CIOs become a hot commodity
A greater focus on implementing business technology and IT within existing processes and services will see a huge demand for Chief Information Officers to lead the transition.
The government focuses on jobs, not growth
The challenge of creating more jobs while labour costs are rising and more services are being automated and moving online is a big problem for China in 2014.
There will be more M&A in logistics
With the massive costs associated with the logistics industry, mergers and acquisitions will be encouraged to provide much needed capital and efficiency improvements.
Crumbling buildings get much-needed attention
The majority of buildings in China over the past 30 years have been built with low quality methods and unsuitable materials, and the need to start renovating these is increasing. The big challenge, however, is who will fund the renovations and what will the impact be?

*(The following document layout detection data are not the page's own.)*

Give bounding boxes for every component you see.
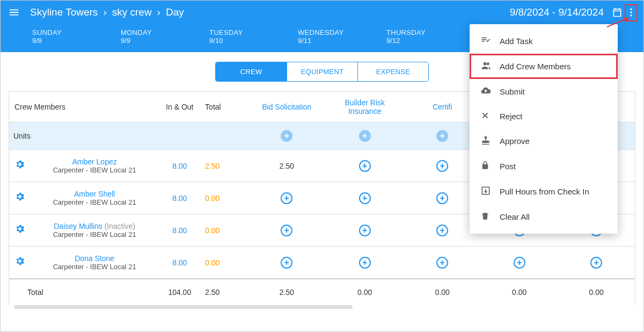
- crew-member-role: Carpenter - IBEW Local 21: [35, 263, 155, 271]
- add-hours-button[interactable]: +: [436, 257, 448, 269]
- menu-item-reject[interactable]: Reject: [470, 104, 618, 128]
- breadcrumb: Skyline Towers › sky crew › Day: [22, 6, 510, 18]
- day-tab[interactable]: THURSDAY9/12: [379, 24, 467, 52]
- in-out-value[interactable]: 8.00: [158, 247, 201, 279]
- menu-item-label: Pull Hours from Check In: [500, 187, 589, 196]
- menu-item-pull-hours-from-check-in[interactable]: Pull Hours from Check In: [470, 179, 618, 204]
- add-units-button[interactable]: +: [359, 130, 371, 142]
- date-range[interactable]: 9/8/2024 - 9/14/2024: [510, 6, 610, 18]
- view-toggle-group: CREW EQUIPMENT EXPENSE: [215, 62, 429, 82]
- crew-member-link[interactable]: Daisey Mullins: [54, 222, 102, 230]
- gear-icon[interactable]: [14, 225, 25, 236]
- add-units-button[interactable]: +: [436, 130, 448, 142]
- playlist-check-icon: [480, 35, 500, 47]
- group-add-icon: [480, 60, 500, 73]
- menu-item-clear-all[interactable]: Clear All: [470, 204, 618, 229]
- chevron-right-icon: ›: [152, 6, 166, 18]
- svg-point-6: [487, 62, 489, 65]
- col-cost-insurance[interactable]: Builder Risk Insurance: [326, 92, 404, 122]
- cost-cell: +: [247, 182, 326, 214]
- total-value: 2.50: [201, 150, 247, 182]
- menu-item-approve[interactable]: Approve: [470, 128, 618, 154]
- cost-cell: 2.50: [247, 150, 326, 182]
- day-tab[interactable]: SUNDAY9/8: [25, 24, 113, 52]
- stamp-icon: [480, 135, 500, 147]
- cost-cell: +: [247, 214, 326, 247]
- total-value: 0.00: [201, 214, 247, 247]
- add-hours-button[interactable]: +: [281, 225, 292, 236]
- hamburger-menu-icon[interactable]: [6, 6, 22, 18]
- total-value: 0.00: [201, 247, 247, 279]
- cost-cell: +: [247, 247, 326, 279]
- menu-item-add-task[interactable]: Add Task: [470, 28, 618, 54]
- trash-icon: [480, 211, 500, 223]
- add-hours-button[interactable]: +: [281, 192, 292, 204]
- add-hours-button[interactable]: +: [281, 257, 292, 269]
- gear-icon[interactable]: [14, 192, 25, 204]
- add-hours-button[interactable]: +: [359, 257, 371, 269]
- col-cost-bid[interactable]: Bid Solicitation: [247, 92, 326, 122]
- add-hours-button[interactable]: +: [436, 192, 448, 204]
- crew-member-role: Carpenter - IBEW Local 21: [35, 166, 155, 174]
- menu-item-label: Submit: [500, 87, 525, 96]
- crew-member-role: Carpenter - IBEW Local 21: [35, 198, 155, 206]
- in-out-value[interactable]: 8.00: [158, 182, 201, 214]
- menu-item-submit[interactable]: Submit: [470, 79, 618, 104]
- import-icon: [480, 185, 500, 198]
- add-hours-button[interactable]: +: [436, 225, 448, 236]
- col-crew-members: Crew Members: [9, 92, 158, 122]
- menu-item-label: Post: [500, 162, 516, 171]
- day-tab[interactable]: WEDNESDAY9/11: [290, 24, 379, 52]
- gear-icon[interactable]: [14, 160, 25, 172]
- menu-item-post[interactable]: Post: [470, 154, 618, 179]
- in-out-value[interactable]: 8.00: [158, 150, 201, 182]
- add-hours-button[interactable]: +: [514, 257, 525, 269]
- crew-member-link[interactable]: Amber Shell: [74, 190, 115, 198]
- in-out-value[interactable]: 8.00: [158, 214, 201, 247]
- total-row: Total 104.002.50 2.500.000.000.000.00: [9, 279, 635, 305]
- more-vert-icon[interactable]: [624, 7, 638, 18]
- crew-member-link[interactable]: Amber Lopez: [72, 157, 116, 166]
- tab-equipment[interactable]: EQUIPMENT: [287, 62, 357, 81]
- tab-crew[interactable]: CREW: [216, 62, 287, 81]
- crew-member-role: Carpenter - IBEW Local 21: [35, 230, 155, 239]
- close-icon: [480, 111, 500, 122]
- gear-icon[interactable]: [14, 257, 25, 269]
- breadcrumb-crew[interactable]: sky crew: [112, 6, 152, 18]
- menu-item-add-crew-members[interactable]: Add Crew Members: [470, 54, 618, 79]
- svg-point-2: [630, 15, 632, 16]
- crew-member-link[interactable]: Dona Stone: [75, 254, 114, 263]
- add-units-button[interactable]: +: [281, 130, 292, 142]
- breadcrumb-view[interactable]: Day: [166, 6, 184, 18]
- cloud-upload-icon: [480, 85, 500, 98]
- lock-icon: [480, 160, 500, 172]
- add-hours-button[interactable]: +: [359, 225, 371, 236]
- add-hours-button[interactable]: +: [359, 160, 371, 172]
- tab-expense[interactable]: EXPENSE: [357, 62, 428, 81]
- add-hours-button[interactable]: +: [590, 257, 602, 269]
- svg-point-1: [630, 11, 632, 13]
- breadcrumb-project[interactable]: Skyline Towers: [30, 6, 98, 18]
- add-hours-button[interactable]: +: [359, 192, 371, 204]
- svg-point-0: [630, 9, 632, 10]
- chevron-right-icon: ›: [98, 6, 112, 18]
- day-tab[interactable]: MONDAY9/9: [113, 24, 202, 52]
- col-total: Total: [201, 92, 247, 122]
- table-row: Dona StoneCarpenter - IBEW Local 21 8.00…: [9, 247, 635, 279]
- menu-item-label: Approve: [500, 136, 530, 146]
- day-tab[interactable]: TUESDAY9/10: [202, 24, 290, 52]
- svg-point-5: [484, 62, 487, 66]
- menu-item-label: Add Crew Members: [500, 62, 571, 71]
- actions-menu: Add TaskAdd Crew MembersSubmitRejectAppr…: [470, 24, 618, 234]
- menu-item-label: Add Task: [500, 37, 532, 46]
- menu-item-label: Clear All: [500, 212, 530, 221]
- units-label: Units: [9, 122, 158, 150]
- menu-item-label: Reject: [500, 112, 523, 121]
- calendar-icon[interactable]: [610, 7, 624, 18]
- horizontal-scrollbar[interactable]: [9, 305, 635, 311]
- total-value: 0.00: [201, 182, 247, 214]
- col-in-out: In & Out: [158, 92, 201, 122]
- add-hours-button[interactable]: +: [436, 160, 448, 172]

The country doubles down on high-speed rail
The success of China’s high-speed rail line has been better than expected, and demand nowadays is massive. Investments are currently being made to double the amount of operational lines by 2015, but should investments be directed at increasing capacity on already successful routes first?
- Solar industry survivors flourish
Increasing demand for solar energy and increasing stock values should see profitability increase for the remaining industry players.
Mall developers go bankrupt – especially state-owned ones
With more and more shopping going online, there is a decreasing need for shopping malls. However, there are plans to increase the number of shopping malls by 50% in the next three years. If the market isn’t there for new shopping malls, the developers will be the ones to suffer.
The Shanghai Free Trade Zone will be fairly quiet
Announced in late 2013, the Free Trade Zone was meant to encourage financial and service sector companies to invest in China – especially foreign companies. It has, however, been fairly quiet since and it remains to be seen if the FTZ will gain popularity in the future.
European soccer teams invest in the Chinese Super League
Chinese football has faced many challenges in recent years, not least from corruption and a lack of long-term vision. However, 2014 is set to be different. With Guangzhou Evergrande having won Asia’s premier club competition in 2013, and big investments being made in the Indian football league, it’s only a matter of time before investments start rolling in from Europe.